The second bill, drafted by Homeland Security Committee Chairman Michael McCaul of Texas, would require that companies go to the National Cybersecurity and Communications Integration Center, a new division within the Homeland Security Department, if they want immunity.

Both McCaul and Intelligence Committee Chairman Devin Nunes of California, who sponsored his committee’s bill, had only praise for each other last week. But normally committee chairmen who both have a stake in an issue and want to produce the best possible bill work together to reconcile differences in advance of a vote. In this case, they didn’t.

It’s no surprise that McCaul wants the new Homeland Security Department cybersecurity center to play a critical role. He sponsored the bill that created it last year and he was annoyed earlier this year when President Barack Obama announced the creation of a new agency, under the Director of National Intelligence, to coordinate the government’s cybersecurity response. McCaul wrote to Obama in protest. He said the two centers appeared to be duplicative.

But the Intelligence Committee bill passed last week would give the new White House cybersecurity center, known as the Cyber Threat Intelligence Integration Center, Congress’ blessing by authorizing it.

“Because there seems to be some kind of turf war between the Intelligence Committee and the Homeland Security Committee, we’re actually voting on two overlapping bills that in several respects contradict one another,” Democratic Representative Jared Polis of Colorado said during the floor debate last week.

The measures differ in another significant way. McCaul’s bill would allow the Homeland Security Department to share cyberthreat information it receives from companies with other government agencies, but they’d be barred from doing anything with it except fight hackers.

The Intelligence Committee bill would allow the government to use the data to respond to, prosecute, or prevent “threats of death or serious bodily harm,” as well as “serious threats to minors, including sexual exploitation and threats to physical safety.”

Polis, whose view was clearly in the minority, argued that might allow the feds to go after him for failing to babyproof his house.

The bills have other differences. Their definitions of what qualifies as cyberthreat information varies, as do their definitions of the “defensive measures” the bill authorizes companies to take to combat hackers.

Both bills aim to ensure that personal information about consumers that’s irrelevant to a cybersecurity threat isn’t distributed. They do that by requiring both the companies sharing data and the government agencies receiving it to erase it.
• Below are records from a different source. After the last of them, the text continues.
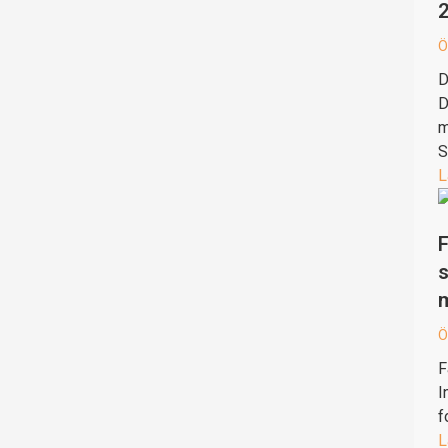
Ö
D
D
m
S
L
F
s
Ö
F
I
f
L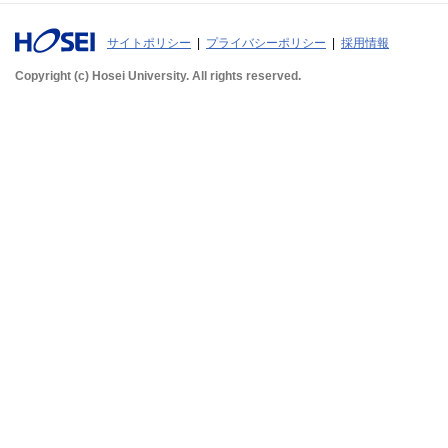
サイトポリシー
プライバシーポリシー
採用情報
Copyright (c) Hosei University. All rights reserved.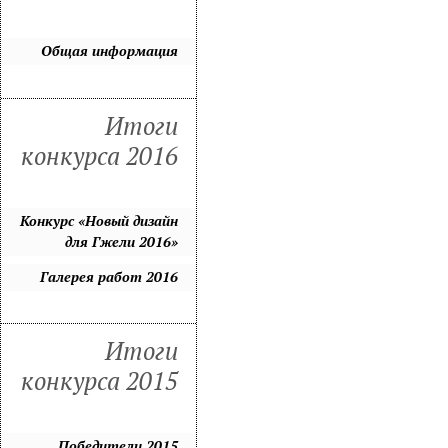
Общая информация
Итоги
конкурса 2016
Конкурс «Новый дизайн
для Гжели 2016»
Галерея работ 2016
Итоги
конкурса 2015
Победители 2015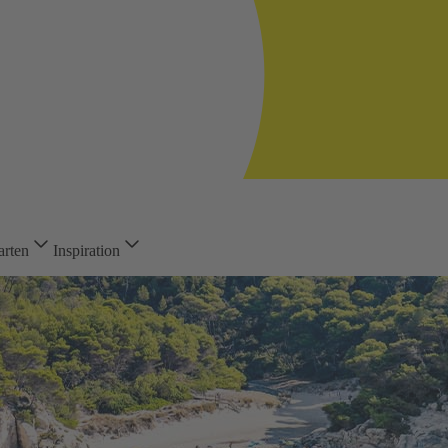
arten
Inspiration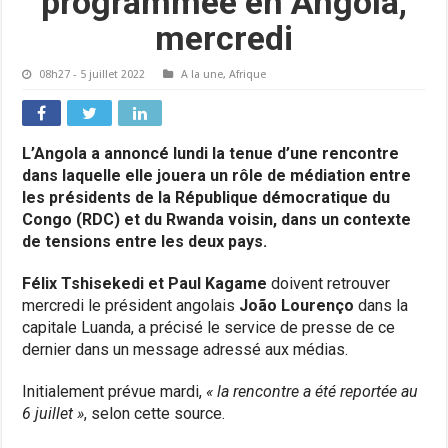
programmée en Angola,
mercredi
08h27 - 5 juillet 2022
A la une
,
Afrique
L’Angola a annoncé lundi la tenue d’une rencontre
dans laquelle elle jouera un rôle de médiation entre
les présidents de la République démocratique du
Congo (RDC) et du Rwanda voisin, dans un contexte
de tensions entre les deux pays.
Félix Tshisekedi et Paul Kagame
doivent retrouver
mercredi le président angolais
João Lourenço
dans la
capitale Luanda, a précisé le service de presse de ce
dernier dans un message adressé aux médias.
Initialement prévue mardi,
« la rencontre a été reportée au
6 juillet »
, selon cette source.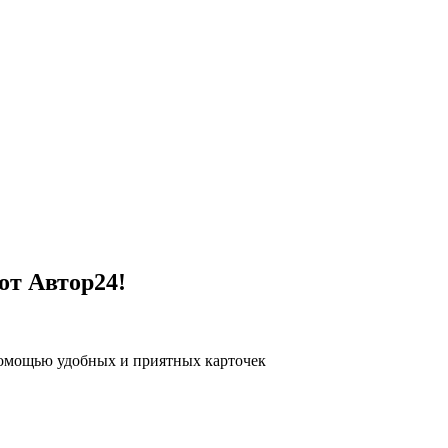
от Автор24!
помощью удобных и приятных карточек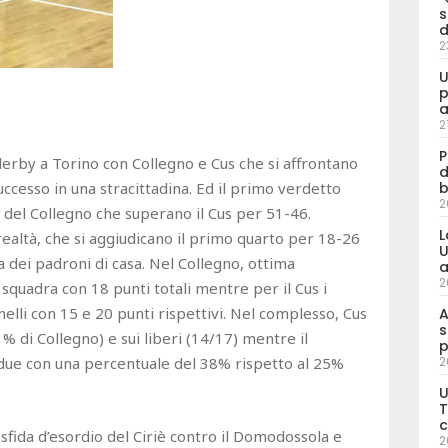
s
d
2
U
p
a
2
P
erby a Torino con Collegno e Cus che si affrontano
d
uccesso in una stracittadina. Ed il primo verdetto
b
2
a del Collegno che superano il Cus per 51-46.
L
 realtà, che si aggiudicano il primo quarto per 18-26
U
a dei padroni di casa. Nel Collegno, ottima
a
2
 squadra con 18 punti totali mentre per il Cus i
elli con 15 e 20 punti rispettivi. Nel complesso, Cus
A
s
21% di Collegno) e sui liberi (14/17) mentre il
p
due con una percentuale del 38% rispetto al 25%
2
U
T
c
a sfida d’esordio del Ciriè contro il Domodossola e
2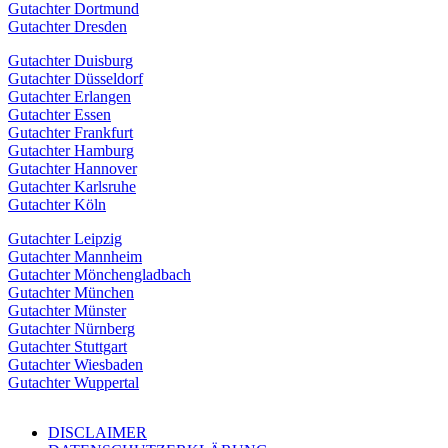
Gutachter Dortmund
Gutachter Dresden
Gutachter Duisburg
Gutachter Düsseldorf
Gutachter Erlangen
Gutachter Essen
Gutachter Frankfurt
Gutachter Hamburg
Gutachter Hannover
Gutachter Karlsruhe
Gutachter Köln
Gutachter Leipzig
Gutachter Mannheim
Gutachter Mönchengladbach
Gutachter München
Gutachter Münster
Gutachter Nürnberg
Gutachter Stuttgart
Gutachter Wiesbaden
Gutachter Wuppertal
DISCLAIMER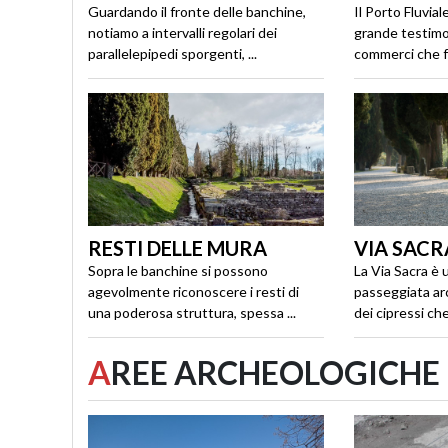
Guardando il fronte delle banchine,
Il Porto Fluvial
notiamo a intervalli regolari dei
grande testimo
parallelepipedi sporgenti, ...
commerci che fe
RESTI DELLE MURA
VIA SACR
Sopra le banchine si possono
La Via Sacra è
agevolmente riconoscere i resti di
passeggiata ar
una poderosa struttura, spessa ...
dei cipressi che 
A
REE ARCHEOLOGICHE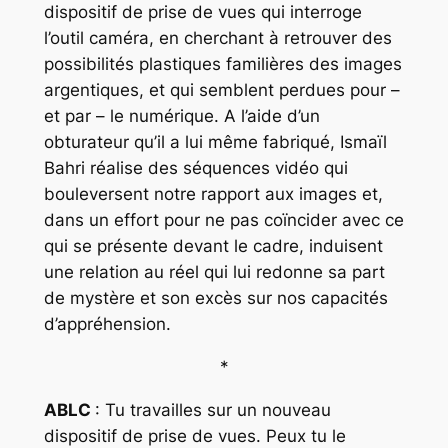
dispositif de prise de vues qui interroge
l’outil caméra, en cherchant à retrouver des
possibilités plastiques familières des images
argentiques, et qui semblent perdues pour –
et par – le numérique. A l’aide d’un
obturateur qu’il a lui même fabriqué, Ismaïl
Bahri réalise des séquences vidéo qui
bouleversent notre rapport aux images et,
dans un effort pour ne pas coïncider avec ce
qui se présente devant le cadre, induisent
une relation au réel qui lui redonne sa part
de mystère et son excès sur nos capacités
d’appréhension.
*
ABLC
: Tu travailles sur un nouveau
dispositif de prise de vues. Peux tu le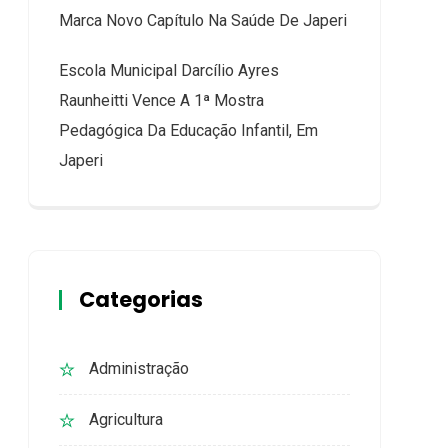
Marca Novo Capítulo Na Saúde De Japeri
Escola Municipal Darcílio Ayres
Raunheitti Vence A 1ª Mostra
Pedagógica Da Educação Infantil, Em
Japeri
Categorias
Administração
Agricultura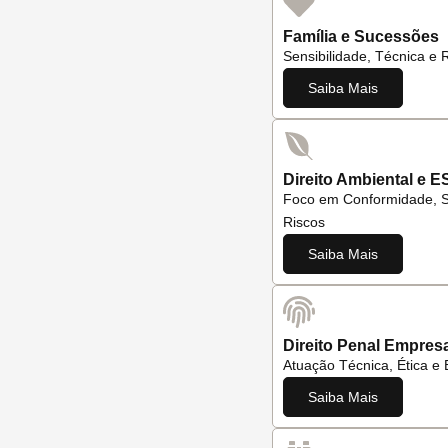
Família e Sucessões
Sensibilidade, Técnica e 
Saiba Mais
Direito Ambiental e E
Foco em Conformidade, S
Riscos
Saiba Mais
Direito Penal Empresa
Atuação Técnica, Ética e 
Saiba Mais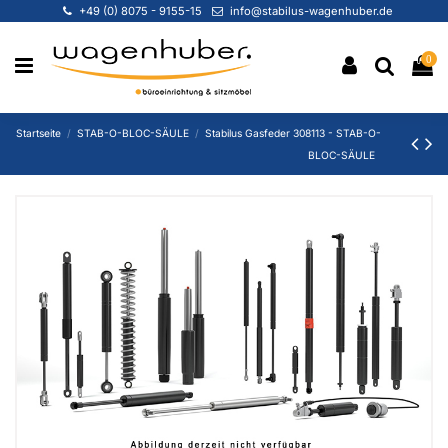
+49 (0) 8075 - 9155-15
info@stabilus-wagenhuber.de
0
Startseite
STAB-O-BLOC-SÄULE
Stabilus Gasfeder 308113 - STAB-O-
BLOC-SÄULE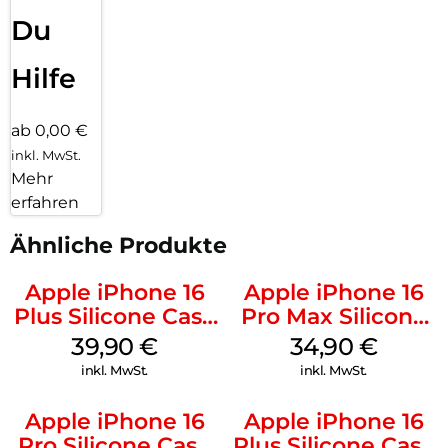
Du
Hilfe
ab 0,00 €
inkl. MwSt.
Mehr
erfahren
Ähnliche Produkte
Apple iPhone 16
Apple iPhone 16
Plus Silicone Case
Pro Max Silicone
MagSafe Plum
Case MagSafe
39,90
€
34,90
€
Denim
inkl. MwSt.
inkl. MwSt.
Apple iPhone 16
Apple iPhone 16
Pro Silicone Case
Plus Silicone Case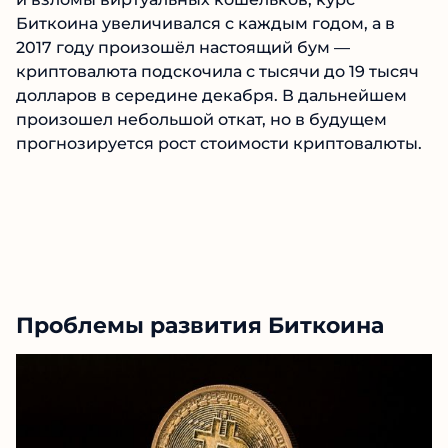
Биткоина увеличивался с каждым годом, а в
2017 году произошёл настоящий бум —
криптовалюта подскочила с тысячи до 19 тысяч
долларов в середине декабря. В дальнейшем
произошел небольшой откат, но в будущем
прогнозируется рост стоимости криптовалюты.
Проблемы развития Биткоина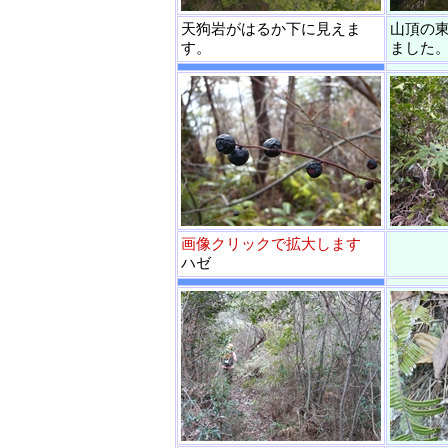
天狗岩がはるか下に見えま
山頂の
す。
ました
画像クリックで拡大します
ハゼ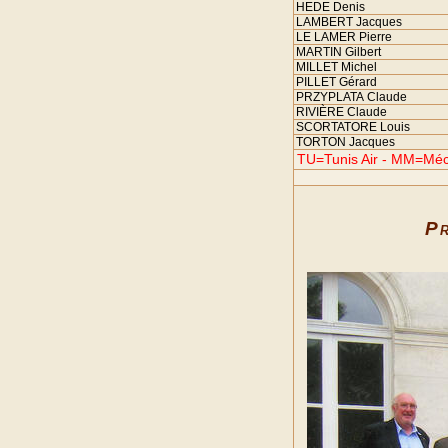
HEDE Denis
LAMBERT Jacques
LE LAMER Pierre
MARTIN Gilbert
MILLET Michel
PILLET Gérard
PRZYPLATA Claude
RIVIÈRE Claude
SCORTATORE Louis
TORTON Jacques
TU=Tunis Air - MM=Méca
Pr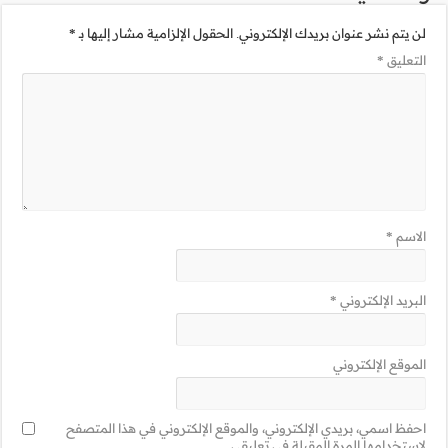
مية مشار إليها بـ
*
ني في هذا المتصفح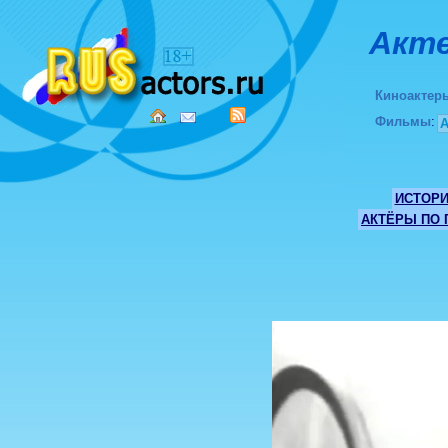
Акте
Киноактер
Фильмы
:
ИСТОР
АКТЁРЫ ПО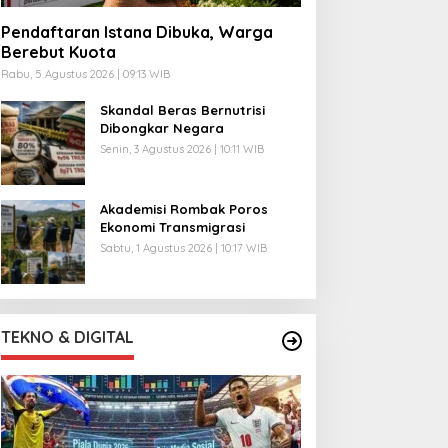
Pendaftaran Istana Dibuka, Warga
Berebut Kuota
Rabu, 5 Agustus 2026 | 09:13 WIB
Skandal Beras Bernutrisi
Dibongkar Negara
Senin, 3 Agustus 2026 | 10:11 WIB
Akademisi Rombak Poros
Ekonomi Transmigrasi
Sabtu, 1 Agustus 2026 | 10:17 WIB
TEKNO & DIGITAL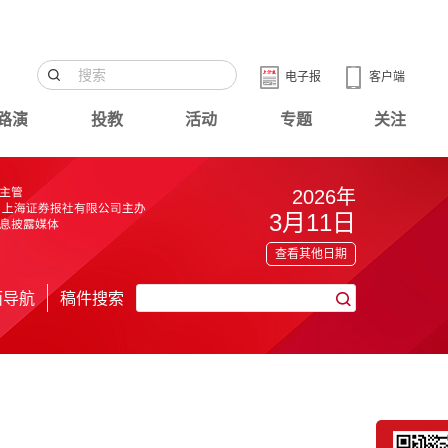
电子报
客户端
路演
投教
活动
专题
关注
2026年
3月11日
查看其他日期
面导航
稿件搜索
But McCaul’s bill would task the Homeland Security Department’s chief privacy officer and its officer for civil rights and civil liberties, in consultation with an independent federal agency known as the Privacy and Civil Liberties Oversight Board, with ensuring that happens. The Nunes bill, by contrast, would place responsibility for writing privacy guidelines in the hands of the attorney general.

House leaders will get to decide what happens next. A House leadership aide said Nunes will get his way on at least one of the big issues: Companies will be able to provide cyberthreat information to any non-Defense Department agency and receive liability protection. It’s not yet clear how the leaders will come down on the other differences.

It is clear that privacy advocates, as well as House members, prefer McCaul’s bill. It passed with 355 yeas compared to 307 for Nunes’ bill. But if only one of them is to become law, it’s more likely to be the Nunes bill.

The Senate’s companion measure is an Intelligence Committee bill sponsored by Republican Richard M. Burr of North Carolina, who’s well-known for stressing security over privacy. Burr last week introduced a bill to extend the authorization for the National Security Agency’s controversial phone record collection program to 2020. His cybersecurity bill hews more closely to the Nunes version than McCaul’s.

Senate Majority Leader Mitch McConnell of Kentucky hasn’t set a date for considering Burr’s bill, but it is expected to pass easily. The Intelligence Committee approved it in March on a fourteen-one vote. Only civil liberties advocate Ron Wyden, an Oregon Democrat, objected.